Les événements qui ont bouleversé la Turquie offrent l’opportunité de s’interroger sérieusement sur la configuration politique en Algérie et les relations qu’entretiennent en ce moment la Présidence de la République avec les différents corps de l’armée algérienne.
Comme en Turquie, en Algérie de nombreux politiques et observateurs ont affirmé avec beaucoup de certitudes que le Palais d’El-Mouradia, dirigé pourtant par un Abdelaziz Bouteflika très malade et fatigué, a domestiqué définitivement les décideurs militaires. Beaucoup d’analystes proches du cercle présidentiel ont célébré l’avènement d’un « pouvoir civil » à la suite de la restructuration des services de renseignement, à savoir le DRS, et la mise à la retraite du Général Toufik.

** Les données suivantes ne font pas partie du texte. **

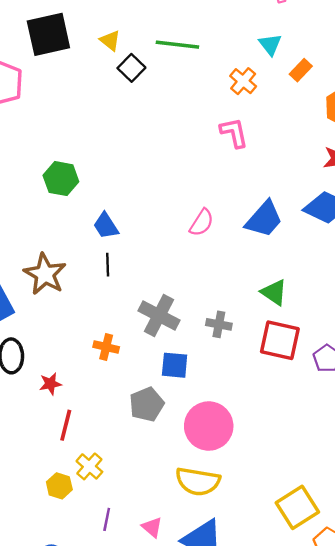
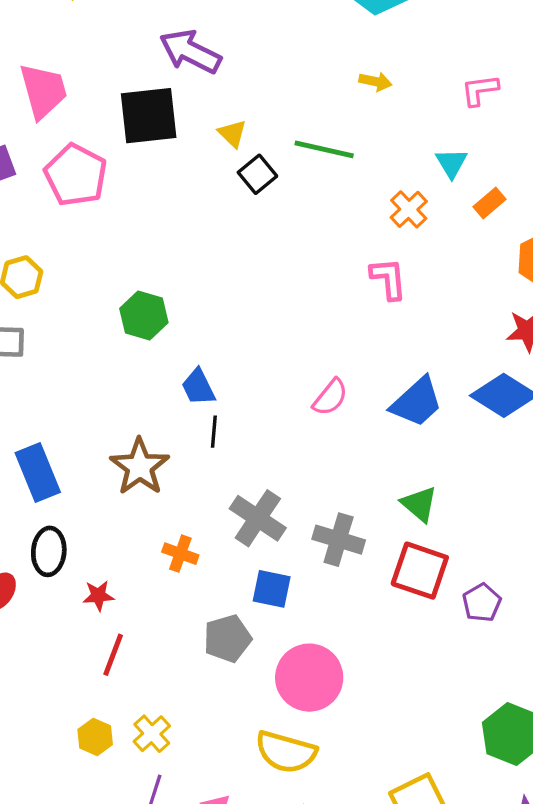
black line: (108, 265) -> (214, 432), moved
brown star: (45, 274) -> (140, 467), moved
gray cross: (219, 324) -> (339, 540), size x1.4
yellow cross: (89, 466) -> (152, 734), moved

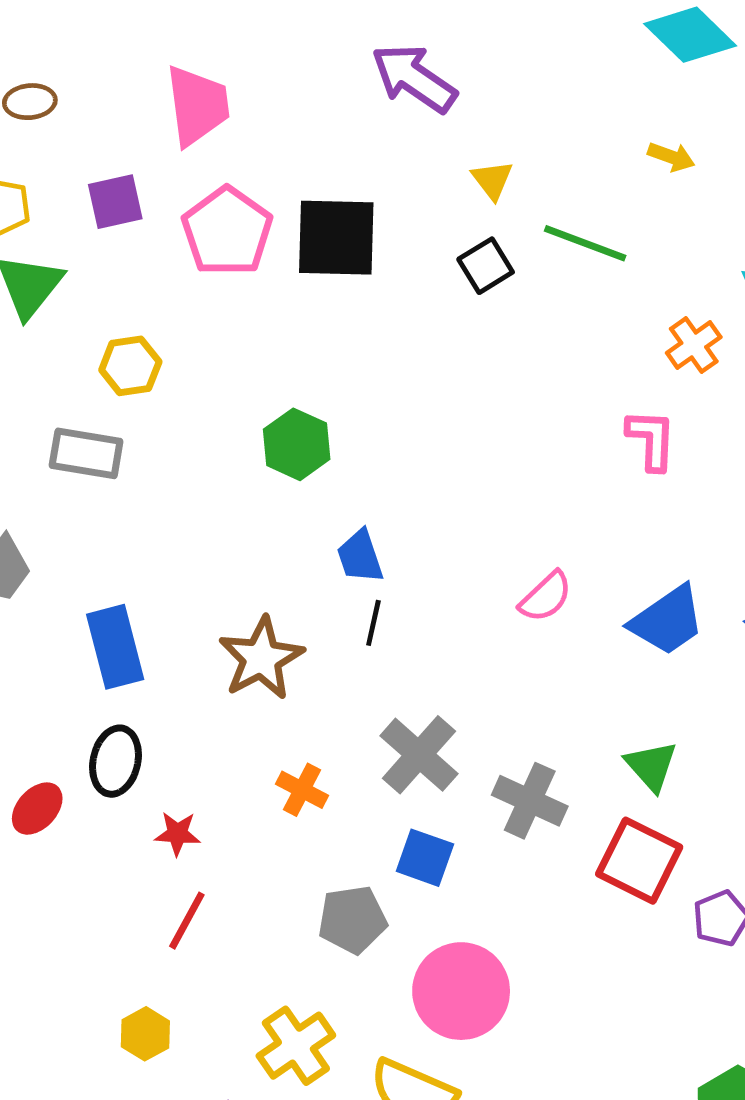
black square: (149, 116) -> (336, 238), moved
yellow triangle: (232, 134) -> (492, 180), moved
yellow cross: (152, 734) -> (296, 1046), moved, size x1.4

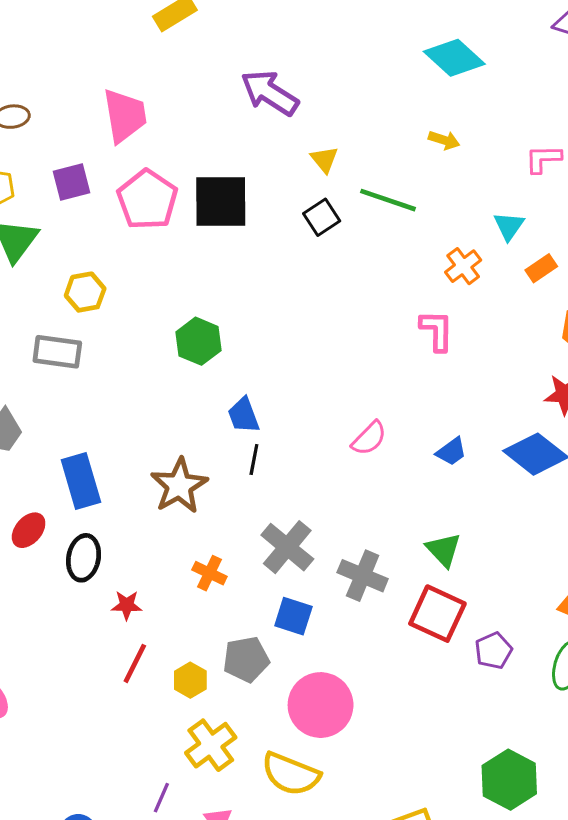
blue trapezoid: (667, 620) -> (451, 452), size x0.6
red ellipse: (37, 809) -> (29, 530), moved
yellow hexagon: (145, 1034) -> (190, 680), moved

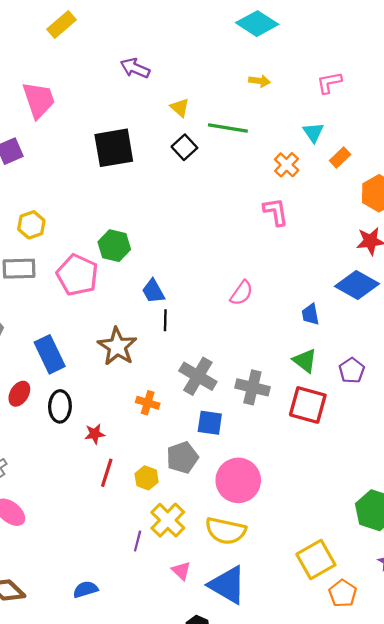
purple arrow: (270, 93) -> (135, 68), size x0.7
pink pentagon: (147, 200) -> (77, 275), moved
blue trapezoid: (451, 452) -> (310, 314), moved, turned 125
purple pentagon: (494, 651) -> (352, 370), moved
purple line: (161, 798) -> (138, 541), moved

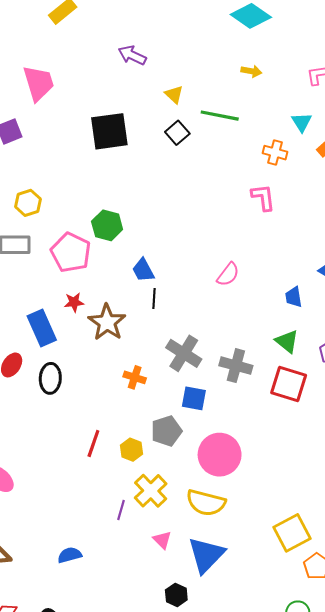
orange cross: (287, 165) -> (275, 153), turned -30
red star: (95, 434) -> (74, 302), moved
blue triangle: (227, 585) -> (206, 555), turned 42

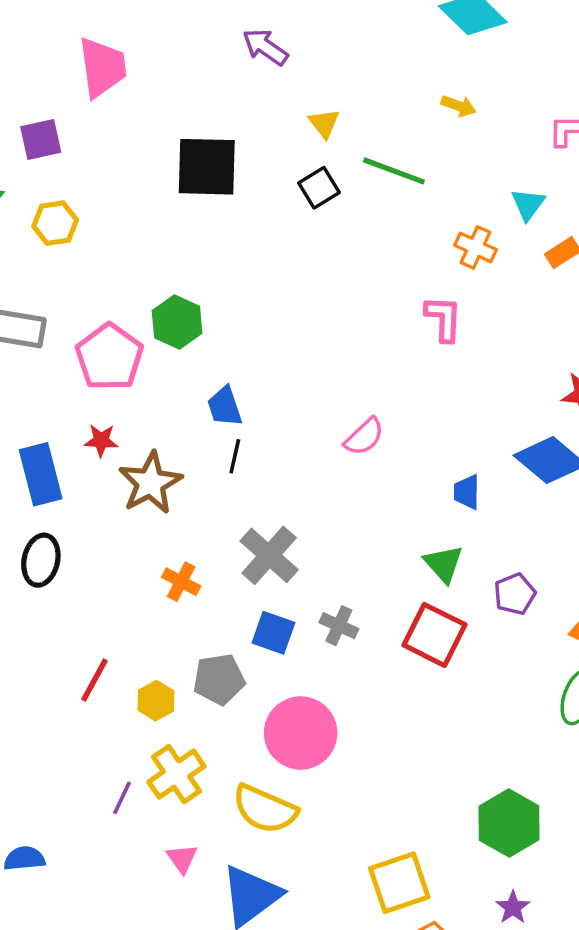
yellow hexagon: (28, 203) -> (55, 223), moved
gray cross: (236, 366) -> (339, 626), moved, size x0.7

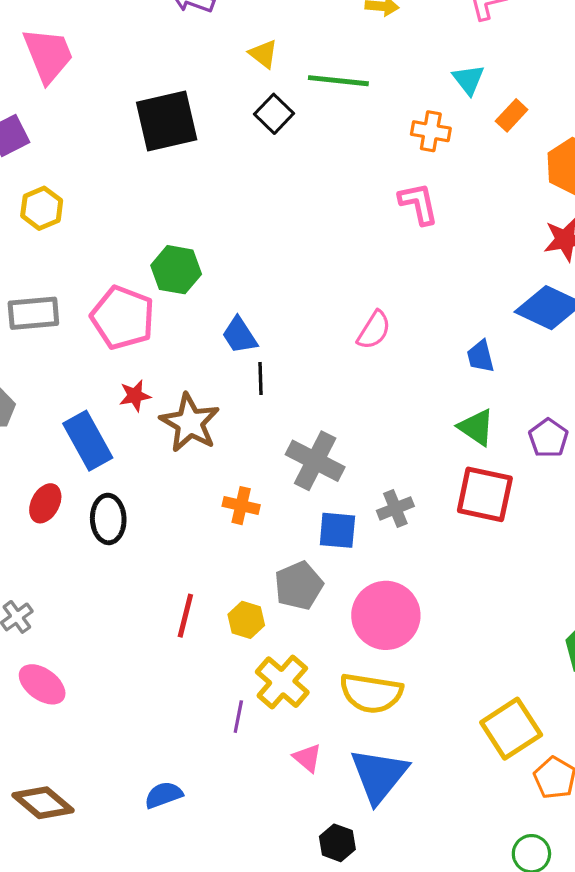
gray cross: (339, 626) -> (395, 508), turned -32

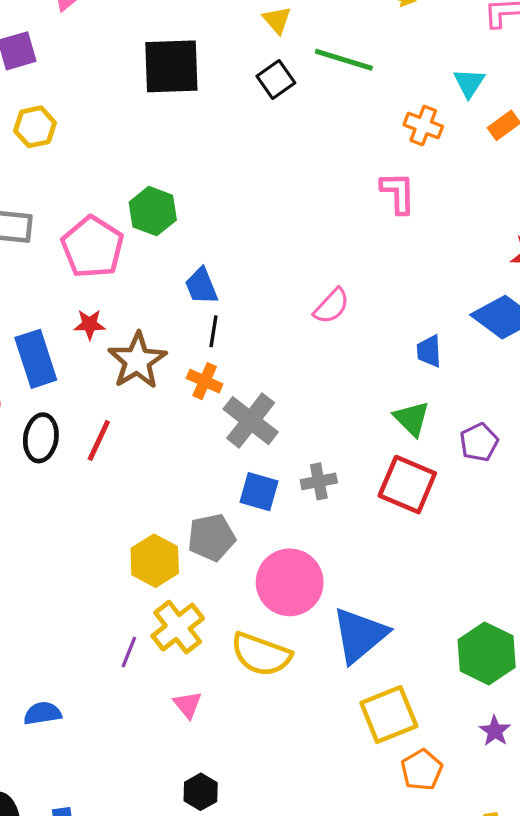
orange cross: (241, 506) -> (205, 381), moved
red line: (185, 616) -> (99, 440), moved
yellow hexagon: (246, 620) -> (155, 561), size x1.4
blue triangle: (379, 775) -> (360, 635), moved

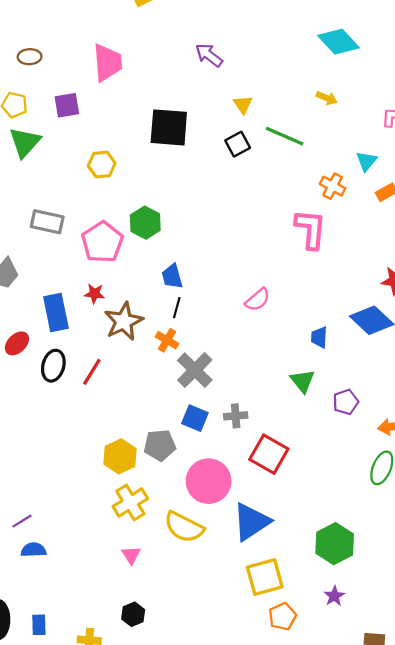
yellow hexagon: (35, 127) -> (102, 164), moved
pink L-shape: (398, 193) -> (311, 229), size x1.4
red square: (407, 485) -> (269, 454), moved
purple line: (129, 652) -> (22, 521), moved, turned 30

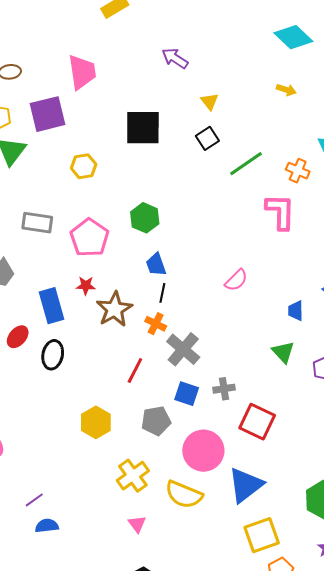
purple square: (67, 105) -> (48, 114), size x1.5
green line: (285, 136) -> (246, 164), moved, turned -54
green hexagon: (145, 223) -> (145, 218), moved
red line: (92, 372) -> (135, 371), moved
yellow hexagon: (120, 456) -> (96, 422), moved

Depuis plus d’une année, au FLN comme au RND, les deux principaux partis politiques du pays, on répète aux Algériens une seule et unique chanson : C’est le président Abdelaziz Bouteflika qui détient les pleins pouvoirs et toutes les autres institutions lui sont obéissantes. Tout comme en Turquie, le mythe de la fin de « l’Etat parallèle » avec la dissolution de la police politique du DRS, annoncée en grande pompe par les thuriféraires du Palais d’El-Mouradia, s’était bien enraciné dans les esprits au point où les Algériens commencent réellement à croire que les militaires n’ont plus aucun mot à dire sur les affaires politiques du pays. Comme en Turquie, L’armée en Algérie est souvent perçue comme un corps solide, fort, stable et un rempart à l’islamisation du pouvoir. Comme en Turquie, les Algériens ont l’impression que le pouvoir se resserre autour d’un seul homme, une seule institution.
Or, au cœur du sérail, aucun élément concret ne garantit réellement le bien-fondé de cette « union sacrée » autour d’Abdelaziz Bouteflika. Comme l’armée turque, l’armée algérienne n’est plus ce corps uni lié par une idéologie comme ce fut le cas durant les années 90. Les multiples changements opérés par le régime d’Abdelaziz Bouteflika ont suscité de véritables divisions qui sont apparues au sein même de l’armée. Un général à la retraite a passé plusieurs mois en prison pour une simple déclaration politique considérée comme un appel à sédition. Au mois de juillet de l’année dernière, un incident a éclaté à l’intérieur du périmètre de sécurité de la résidence présidentielle de Zéralda où le Président Bouteflika passe le plus clair de son temps. Une quantité d’explosifs a été découverte et des coups de feu ont été entendus. Plusieurs sources bien informées ont considéré qu’ils s’agissait d’une véritable tentative d’attentat contre le Chef de l’Etat dans le but de… le renverser. Trois puissants généraux ont été limogés à la suite de cet intriguant épisode.
C’est dire que l’Algérie n’est guère à l’abri d’un scénario à la turque. Il suffit, comme en Turquie, qu’un groupe d’officiers se rebelle pour créer une situation confuse et dangereuse. Les récents événements qui ont secoué la Turquie ont démontré qu’un groupe de putschistes peut rapidement prendre le contrôle de sites stratégiques comme les aéroports ou le siège de la télévision publique pour ensuite tenter de renverser le pouvoir politique. Le contrôle absolu qu’exercerait l’Etat-Major sur les troupes et les officiers peut facilement s’avérer être une illusion trompeuse.
Avec la crise financière qui plombe le pays, un gouvernement de plus en plus contesté pour son incapacité à gérer le pays et un président très malade, l’Algérie pourrait bel et bien subir les contrecoups d’une rébellion à laquelle personne ne peut s’attendre puisqu’elle serait l’expression d’une frustration et d’une colère silencieuse. L’Algérie devrait finalement tirer la leçon de la situation qui prévaut en Turquie pour éviter un éventuel et dangereux pourrissement.